Reproduce the records exactly. Leave the pictures out.

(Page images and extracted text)
+ + + + + + +
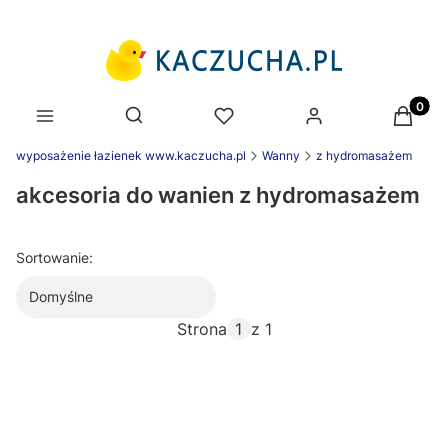
Produk
Otwórz wyszukiwarkę
wyposażenie łazienek www.kaczucha.pl
Wanny
z hydromasażem
akcesoria do wanien z hydromasażem
Sortowanie:
Domyślne
Strona
z 1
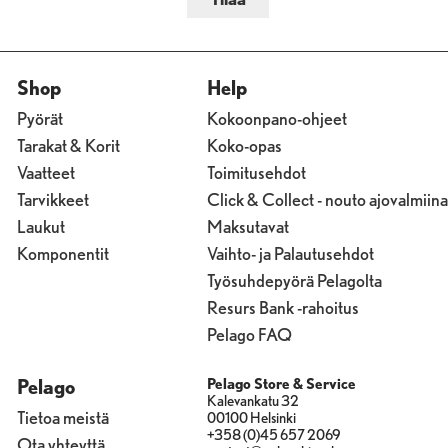
Shop
Help
Pyörät
Kokoonpano-ohjeet
Tarakat & Korit
Koko-opas
Vaatteet
Toimitusehdot
Tarvikkeet
Click & Collect - nouto ajovalmiina
Laukut
Maksutavat
Komponentit
Vaihto- ja Palautusehdot
Työsuhdepyörä Pelagolta
Resurs Bank -rahoitus
Pelago FAQ
Pelago
Pelago Store & Service
Kalevankatu 32
Tietoa meistä
00100 Helsinki
+358 (0)45 657 2069
Ota yhteyttä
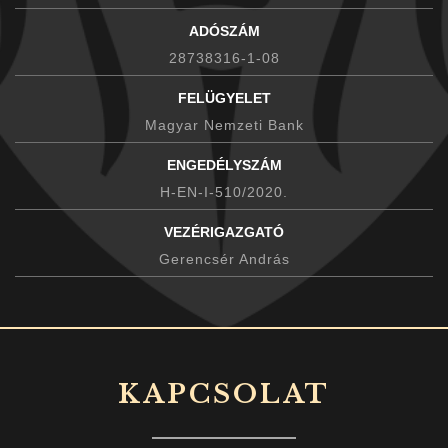
ADÓSZÁM
28738316-1-08
FELÜGYELET
Magyar Nemzeti Bank
ENGEDÉLYSZÁM
H-EN-I-510/2020.
VEZÉRIGAZGATÓ
Gerencsér András
KAPCSOLAT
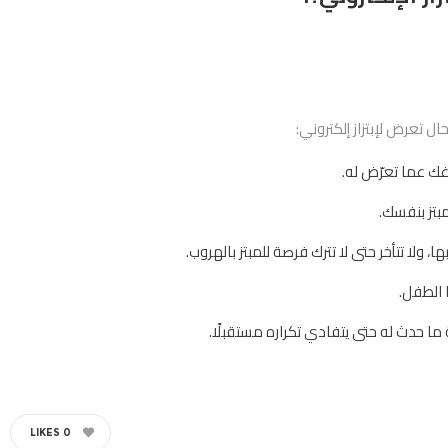
 تعرض لإبتزاز إلكتروني:
ك عما تعرّض له.
مبتز بنفسك.
، ولا تتأخر حتى لا تترك فرصة للمبتز بالهروب.
 الطفل.
 حدث له حتى يتفادي تكراره مستقبلًا.
LIKES
0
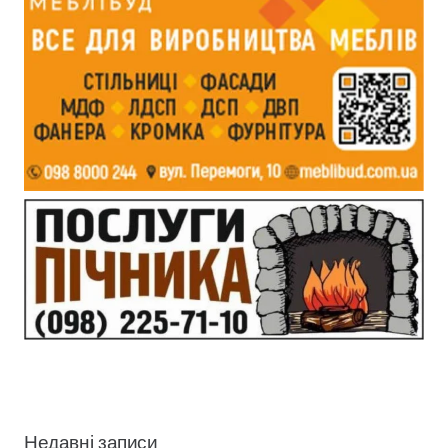
Недавні записи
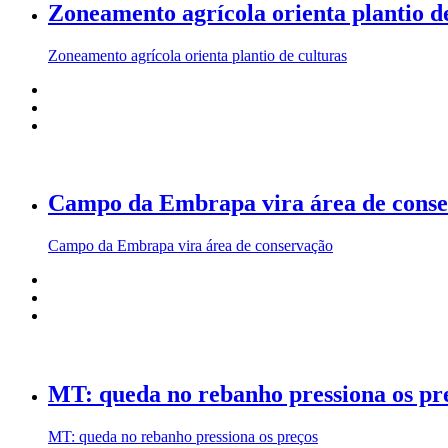
Zoneamento agrícola orienta plantio d
Zoneamento agrícola orienta plantio de culturas
Campo da Embrapa vira área de cons
Campo da Embrapa vira área de conservação
MT: queda no rebanho pressiona os pr
MT: queda no rebanho pressiona os preços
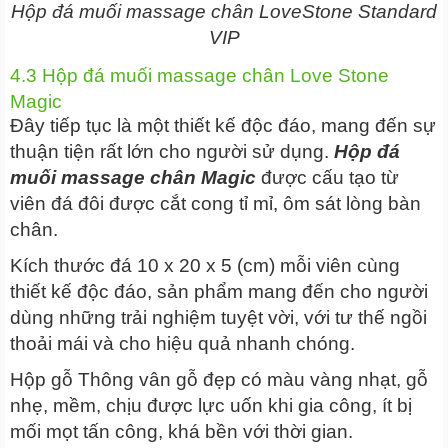
Hộp đá muối massage chân LoveStone Standard
VIP
4.3 Hộp đá muối massage chân Love Stone
Magic
Đây tiếp tục là một thiết kế độc đáo, mang đến sự
thuận tiện rất lớn cho người sử dụng.
Hộp đá
muối massage chân Magic
được cấu tạo từ
viên đá đôi được cắt cong tỉ mỉ, ôm sát lòng bàn
chân.
Kích thước đá 10 x 20 x 5 (cm) mỗi viên cùng
thiết kế độc đáo, sản phẩm mang đến cho người
dùng những trải nghiệm tuyệt vời, với tư thế ngồi
thoải mái và cho hiệu quả nhanh chóng.
Hộp gỗ Thông vân gỗ đẹp có màu vàng nhạt, gỗ
nhẹ, mềm, chịu được lực uốn khi gia công, ít bị
mối mọt tấn công, khá bền với thời gian.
+ + + + + + +
# SOLUTION FOR THIS TASK
Produk
Otwórz wyszukiwarkę
wyposażenie łazienek www.kaczucha.pl
Wanny
z hydromasażem
akcesoria do wanien z hydromasażem
Sortowanie:
Domyślne
Strona
z 1
Shop
Help
Pyörät
Kokoonpano-ohjeet
Tarakat & Korit
Koko-opas
Vaatteet
Toimitusehdot
Tarvikkeet
Click & Collect - nouto ajovalmiina
Laukut
Maksutavat
Komponentit
Vaihto- ja Palautusehdot
Työsuhdepyörä Pelagolta
Resurs Bank -rahoitus
Pelago FAQ
Pelago
Pelago Store & Service
Kalevankatu 32
Tietoa meistä
00100 Helsinki
+358 (0)45 657 2069
Ota yhteyttä
ADÓSZÁM
28738316-1-08
FELÜGYELET
Magyar Nemzeti Bank
ENGEDÉLYSZÁM
H-EN-I-510/2020.
VEZÉRIGAZGATÓ
Gerencsér András
KAPCSOLAT
 تعرض لإبتزاز إلكتروني:
ك عما تعرّض له.
مبتز بنفسك.
، ولا تتأخر حتى لا تترك فرصة للمبتز بالهروب.
 الطفل.
 حدث له حتى يتفادي تكراره مستقبلًا.
LIKES
0
Недавні записи
Zoneamento agrícola orienta plantio d
Zoneamento agrícola orienta plantio de culturas
Campo da Embrapa vira área de cons
Campo da Embrapa vira área de conservação
MT: queda no rebanho pressiona os pr
MT: queda no rebanho pressiona os preços
Hộp đá muối massage chân LoveStone Standard
VIP
4.3 Hộp đá muối massage chân Love Stone
Magic
Đây tiếp tục là một thiết kế độc đáo, mang đến sự
thuận tiện rất lớn cho người sử dụng.
Hộp đá
muối massage chân Magic
được cấu tạo từ
viên đá đôi được cắt cong tỉ mỉ, ôm sát lòng bàn
chân.
Kích thước đá 10 x 20 x 5 (cm) mỗi viên cùng
thiết kế độc đáo, sản phẩm mang đến cho người
dùng những trải nghiệm tuyệt vời, với tư thế ngồi
thoải mái và cho hiệu quả nhanh chóng.
Hộp gỗ Thông vân gỗ đẹp có màu vàng nhạt, gỗ
nhẹ, mềm, chịu được lực uốn khi gia công, ít bị
mối mọt tấn công, khá bền với thời gian.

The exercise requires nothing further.